Think about what you want from your business and work towards that. Don’t be too precious about getting it right first time – you’ll learn as you go along. There’s no magic formula for success (or if there is, I’ve not found it). For me, taking it one day at a time and not trying to force things too much has worked out.
There are always moments when you look at what someone else has achieved and think: “should be there,” but go back to the process, follow your own interests and try to enjoy each step along the way. If you’re creating work that you love and that you find engaging, with a bit of luck, it will find its audience.
What’s been your highlight so far?
A few years ago, Clay College in Stoke, were running a series of masterclasses and I was able to participate in a three-day masterclass with Akiko Hirai. I’m so inspired by the textures in her work and to get to spend three days learning from her was such an experience and one I keep coming back to and reflecting on as I continue on my journey with clay.
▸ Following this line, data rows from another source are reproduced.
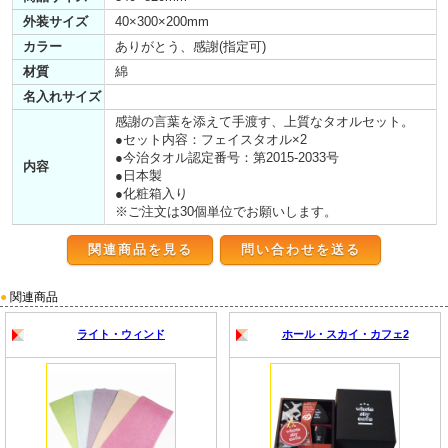
外装サイズ
40×300×200mm
カラー
ありがとう、感謝(指定可)
材質
綿
名入れサイズ
感謝の言葉を添えて手渡す、上質なタオルセット。
●セット内容：フェイスタオル×2
●今治タオル認定番号：第2015-2033号
内容
●日本製
●化粧箱入り
※ご注文は30個単位でお願いします。
関連商品を見る
●
関連商品
ライト・ウィンド
ホール・スカイ・カフェ2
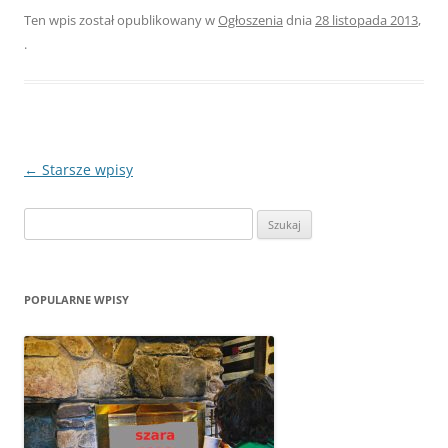
Ten wpis został opublikowany w
Ogłoszenia
dnia
28 listopada 2013
,
.
Zobacz
←
Starsze wpisy
wpisy
Szukaj:
POPULARNE WPISY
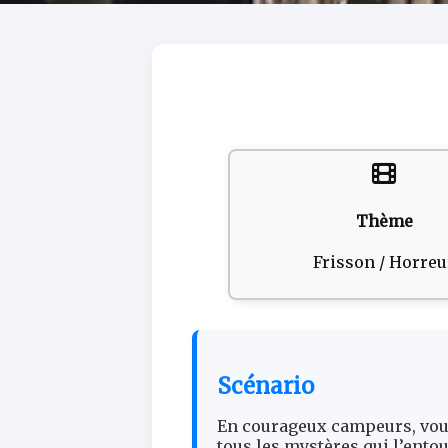
Thème
Frisson / Horreu
Scénario
En courageux campeurs, vous 
tous les mystères qui l’entou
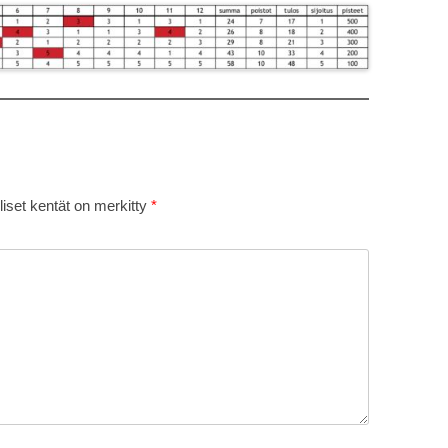
liset kentät on merkitty
*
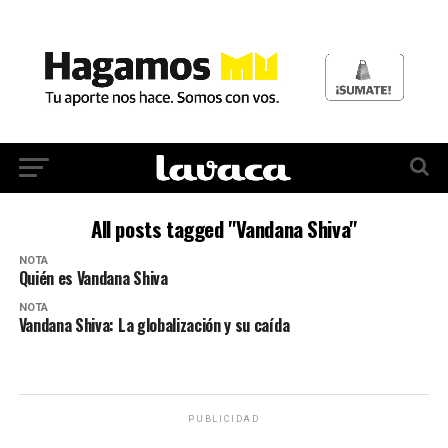
All posts tagged "Vandana Shiva"
NOTA
Quién es Vandana Shiva
NOTA
Vandana Shiva: La globalización y su caída
PUBLICIDAD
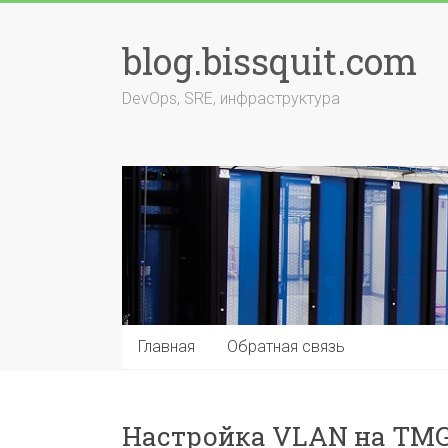
Перейти
к
blog.bissquit.com
содержимому
DevOps, SRE, инфраструктура
Главная
Обратная связь
Настройка VLAN на TM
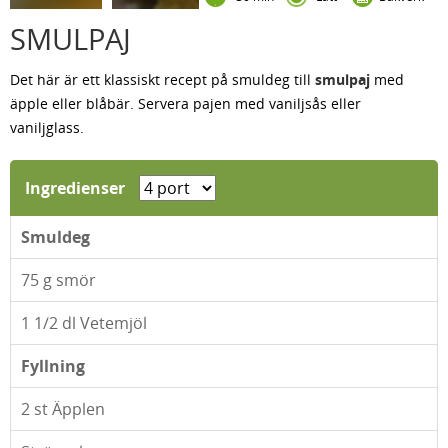
SMULPAJ
Det här är ett klassiskt recept på smuldeg till
smulpaj
med
äpple eller blåbär. Servera pajen med vaniljsås eller
vaniljglass.
Ingredienser
Smuldeg
75
g smör
1 1/2
dl Vetemjöl
Fyllning
2
st Äpplen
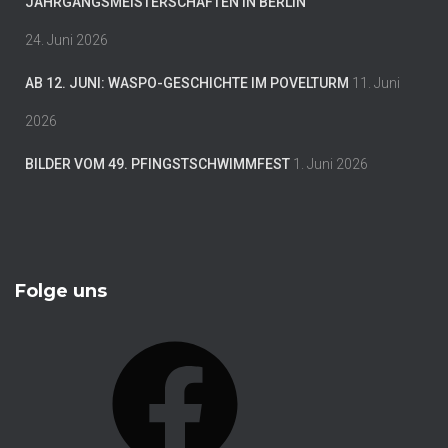
JAHRGANGSMEISTERSCHAFTEN IN BERLIN
24. Juni 2026
AB 12. JUNI: WASPO-GESCHICHTE IM POVELTURM
11. Juni
2026
BILDER VOM 49. PFINGSTSCHWIMMFEST
1. Juni 2026
Folge uns
F
A
C
E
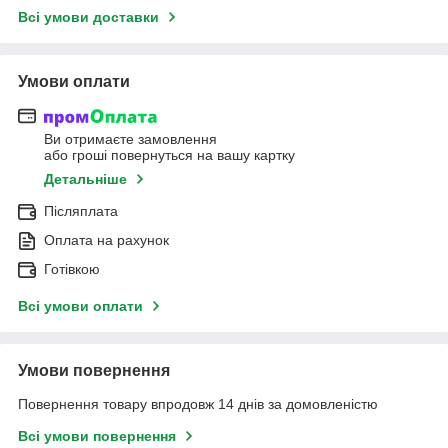
Всі умови доставки
Умови оплати
Ви отримаєте замовлення
або гроші повернуться на вашу картку
Детальніше
Післяплата
Оплата на рахунок
Готівкою
Всі умови оплати
Умови повернення
Повернення товару впродовж 14 днів за домовленістю
Всі умови повернення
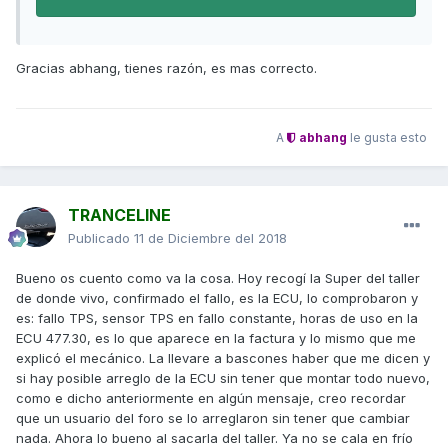
Gracias abhang, tienes razón, es mas correcto.
A
abhang
le gusta esto
TRANCELINE
Publicado
11 de Diciembre del 2018
Bueno os cuento como va la cosa. Hoy recogí la Super del taller
de donde vivo, confirmado el fallo, es la ECU, lo comprobaron y
es: fallo TPS, sensor TPS en fallo constante, horas de uso en la
ECU 477.30, es lo que aparece en la factura y lo mismo que me
explicó el mecánico. La llevare a bascones haber que me dicen y
si hay posible arreglo de la ECU sin tener que montar todo nuevo,
como e dicho anteriormente en algún mensaje, creo recordar
que un usuario del foro se lo arreglaron sin tener que cambiar
nada. Ahora lo bueno al sacarla del taller. Ya no se cala en frío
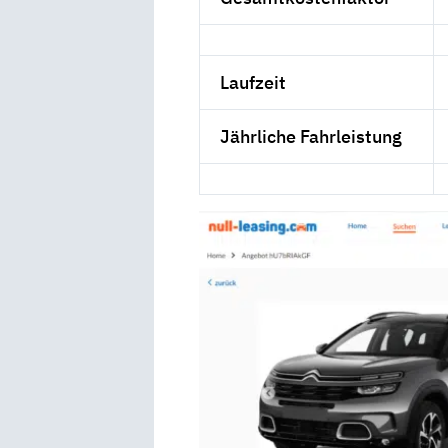
Laufzeit
Jährliche Fahrleistung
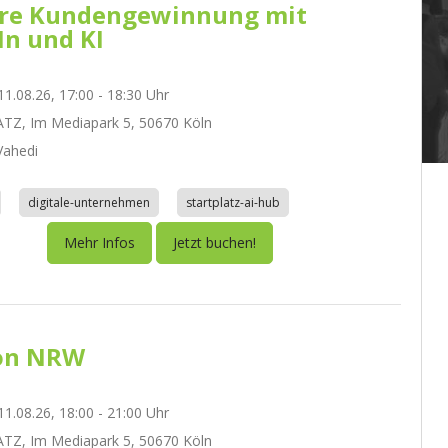
re Kundengewinnung mit
In und KI
1.08.26, 17:00 - 18:30 Uhr
TZ, Im Mediapark 5, 50670 Köln
ahedi
digitale-unternehmen
startplatz-ai-hub
Mehr Infos
Jetzt buchen!
on NRW
1.08.26, 18:00 - 21:00 Uhr
TZ, Im Mediapark 5, 50670 Köln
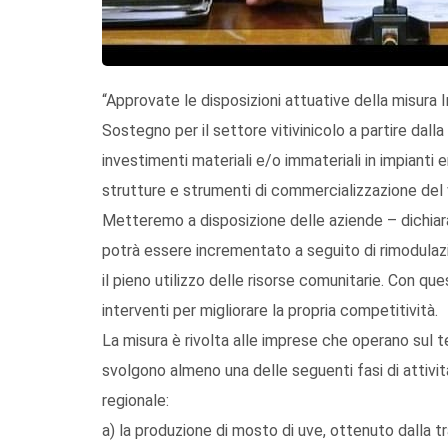
“Approvate le disposizioni attuative della misura 
Sostegno per il settore vitivinicolo a partire d
investimenti materiali e/o immateriali in impianti e
strutture e strumenti di commercializzazione del 
Metteremo a disposizione delle aziende – dichiara
potrà essere incrementato a seguito di rimodulazio
il pieno utilizzo delle risorse comunitarie. Con qu
interventi per migliorare la propria competitività.
La misura è rivolta alle imprese che operano sul te
svolgono almeno una delle seguenti fasi di attivit
regionale:
a) la produzione di mosto di uve, ottenuto dalla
How does your location inspire you?
I find myself continually inspired by Scotland. I moved to Glasgow in September 2020, so might be very much still in the honeymoon period, but I’ve found it to be such a beautiful, vibrant and friendly city and I love being there. The old tenement buildings, the rivers and the green spaces, it’s like nowhere else I’ve been in the UK. When I moved it took a while for me to find a studio space and I’d sometimes take myself on day trips to local places to keep busy.
There’s a little beach called Lunderston Bay about an hour or so west of Glasgow and there are all these pink and purple rocks and I think they’re so beautiful. It made me want to learn more about geology. I’ve also got into hiking and camping; the hills of Scotland are something else.
The landscape really comes into its own during winter – the browns of the dying ferns across a hillside always look like a sumptuous velvet blanket to me. And the moss and lichen are so lush and sprawling, it reminds me of the kind of greenery I saw in Japan. The colours and the textures in the landscape are all sources of inspiration.
Describe your work in three words: Exploration, exorcism, experiments.
What are your creating rituals? Tidy workspace, coffee and music or a podcast.
Tea or coffee? Coffee
Mountains or sea? Mountains
Night owl or early bird? A one hour before lunch person – that’s a Jo Firestone joke that resonated hard with me!
I wish someone had told me… You have permission!